- Exercise description
All entries below are to be reproduced precisely as they stand, without the pictures.

[Dataset entries]
───
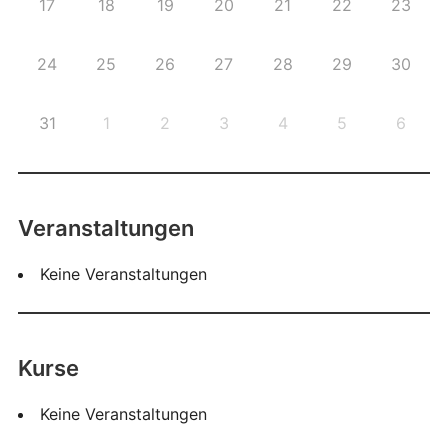
17
18
19
20
21
22
23
24
25
26
27
28
29
30
31
1
2
3
4
5
6
Veranstaltungen
Keine Veranstaltungen
Kurse
Keine Veranstaltungen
───
- Written answer
17
18
19
20
21
22
23
24
25
26
27
28
29
30
31
1
2
3
4
5
6
Veranstaltungen
Keine Veranstaltungen
Kurse
Keine Veranstaltungen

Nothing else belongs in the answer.